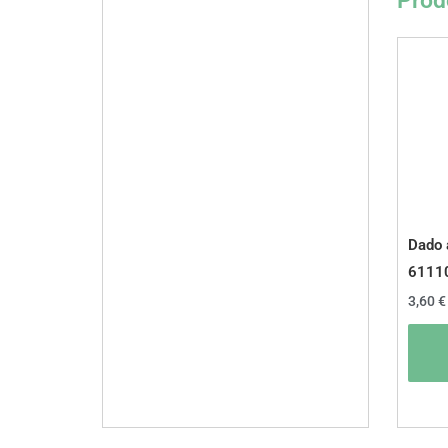
Prodo
Dado 
6111
3,60
€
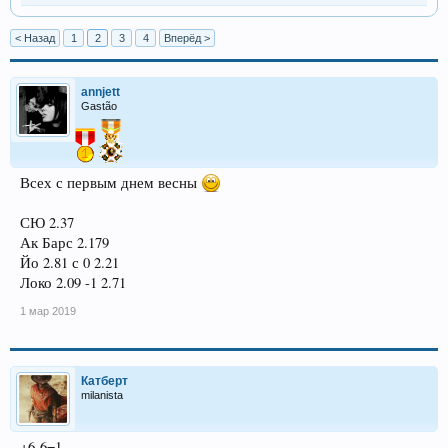
< Назад
1
2
3
4
Вперёд >
annjett
Gastão
Всех с первым днем весны
СЮ 2.37
Ак Барс 2.179
Йо 2.81 с 0 2.21
Локо 2.09 -1 2.71
1 мар 2019
Катберт
milanista
+6-6=1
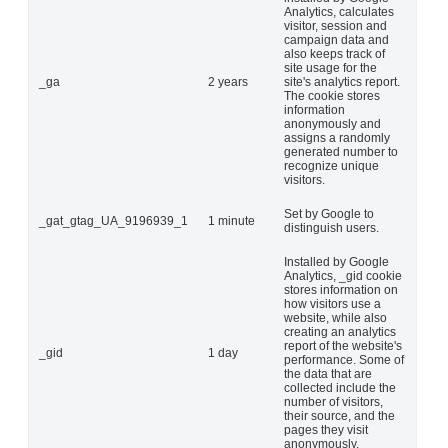
Analytics, calculates
visitor, session and
campaign data and
also keeps track of
site usage for the
_ga
2 years
site's analytics report.
The cookie stores
information
anonymously and
assigns a randomly
generated number to
recognize unique
visitors.
Set by Google to
_gat_gtag_UA_9196939_1
1 minute
distinguish users.
Installed by Google
Analytics, _gid cookie
stores information on
how visitors use a
website, while also
creating an analytics
report of the website's
_gid
1 day
performance. Some of
the data that are
collected include the
number of visitors,
their source, and the
pages they visit
anonymously.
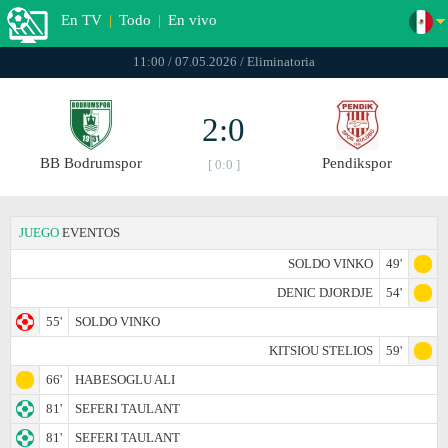
En TV
|
Todo
|
En vivo
11:00 / 07.05.2026 / Eliminatoria
2:0
BB Bodrumspor
Pendikspor
[ 0:0 ]
JUEGO
EVENTOS
SOLDO VINKO
49'
DENIC DJORDJE
54'
55'
SOLDO VINKO
KITSIOU STELIOS
59'
66'
HABESOGLU ALI
81'
SEFERI TAULANT
81'
SEFERI TAULANT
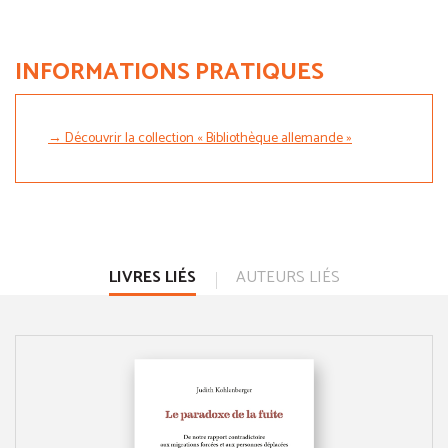
INFORMATIONS PRATIQUES
→ Découvrir la collection « Bibliothèque allemande »
LIVRES LIÉS
AUTEURS LIÉS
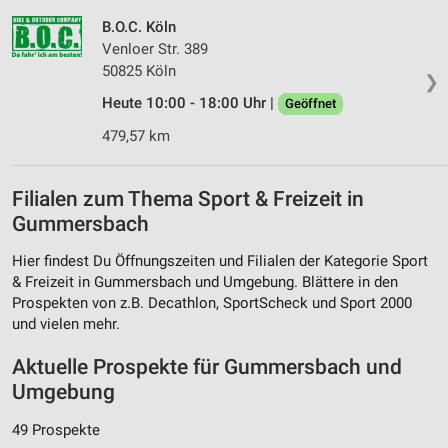
B.O.C. Köln
Venloer Str. 389
50825 Köln
❯
Heute 10:00 - 18:00 Uhr |
Geöffnet
479,57 km
Filialen zum Thema Sport & Freizeit in
Gummersbach
Hier findest Du Öffnungszeiten und Filialen der Kategorie Sport
& Freizeit in Gummersbach und Umgebung. Blättere in den
Prospekten von z.B. Decathlon, SportScheck und Sport 2000
und vielen mehr.
Aktuelle Prospekte für Gummersbach und
Umgebung
49 Prospekte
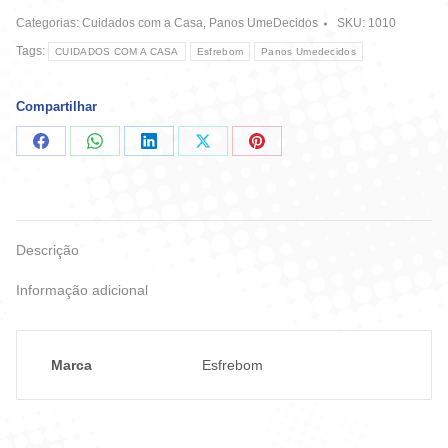
3
Categorias:
Cuidados com a Casa
,
Panos UmeDecidos
SKU:
1010
Em
1
Tags:
CUIDADOS COM A CASA
Esfrebom
Panos Umedecidos
quantidade
Compartilhar
Compartilhar
Compartilhar
Compartilhar
Compartilhar
Compartilhar
no
no
no
no
no
Facebook
WhatsApp
LinkedIn
X
Pinterest
Descrição
Informação adicional
Marca
Esfrebom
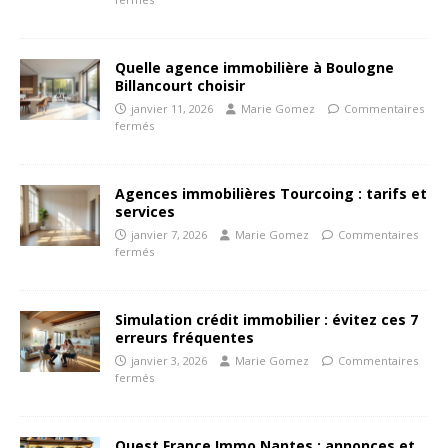
Quelle agence immobilière à Boulogne
Billancourt choisir
janvier 11, 2026
Marie Gomez
Commentaires
fermés
Agences immobilières Tourcoing : tarifs et
services
janvier 7, 2026
Marie Gomez
Commentaires
fermés
Simulation crédit immobilier : évitez ces 7
erreurs fréquentes
janvier 3, 2026
Marie Gomez
Commentaires
fermés
Ouest France Immo Nantes : annonces et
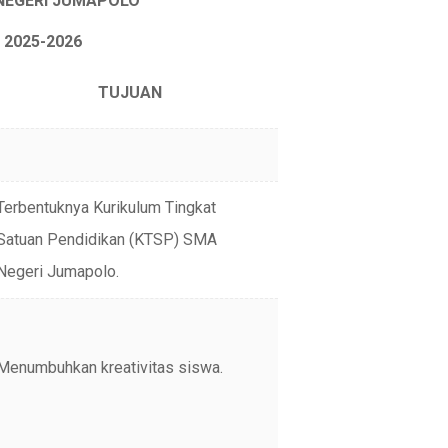
NEGERI JUMAPOLO
25-2026
TUJUAN
Terbentuknya Kurikulum Tingkat
Satuan Pendidikan (KTSP) SMA
Negeri Jumapolo.
Menumbuhkan kreativitas siswa.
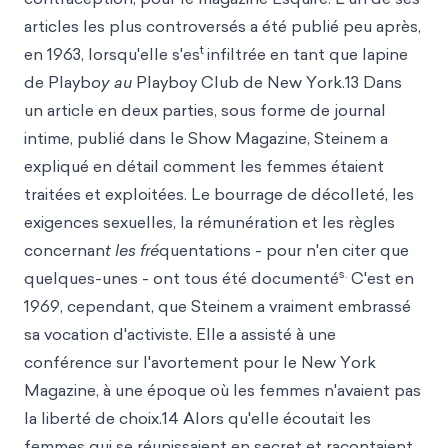
articles les plus controversés a été publié peu après,
t
en 1963, lorsqu'elle s'es
infiltrée en tant que lapine
de Playb
oy au
Playboy Club de New York.13 Dans
un article en deux parties, sous forme de journal
intime, publié dans le Show Magazine, Steinem a
expliqué en détail comment les femmes étaient
traitées et exploitées. Le bourrage de décolleté, les
exigences sexuelles, la rémunération et les règles
concernan
t les fré
quentations - pour n'en citer que
s.
quelques-unes - ont tous été documenté
C'est en
1969, cependant, que Steinem a vraiment embrassé
sa vocation d'activiste. Elle a assisté à une
conférence sur l'avortement pour le New York
Magazine, à une époque où les femmes n'avaient pas
la liberté de choix.14 Alors qu'elle écoutait les
femmes qui se réunissaient en secret et racontaient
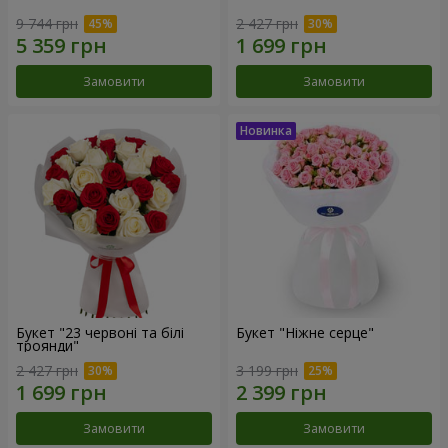
9 744 грн
2 427 грн
Замовити
Замовити
Букет "23 червоні та білі
Букет "Ніжне серце"
троянди"
2 427 грн
3 199 грн
Замовити
Замовити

REQUIREMENT
What you return must match, character for character, the lines above from the one with "Satuan Pendidikan (KTSP) SMA" through the one with "un article en", minus any pictures.

SOLUTION
Satuan Pendidikan (KTSP) SMA
Negeri Jumapolo.
Menumbuhkan kreativitas siswa.
articles les plus controversés a été publié peu après,
t
en 1963, lorsqu'elle s'es
infiltrée en tant que lapine
de Playb
oy au
Playboy Club de New York.13 Dans
un article en deux parties, sous forme de journal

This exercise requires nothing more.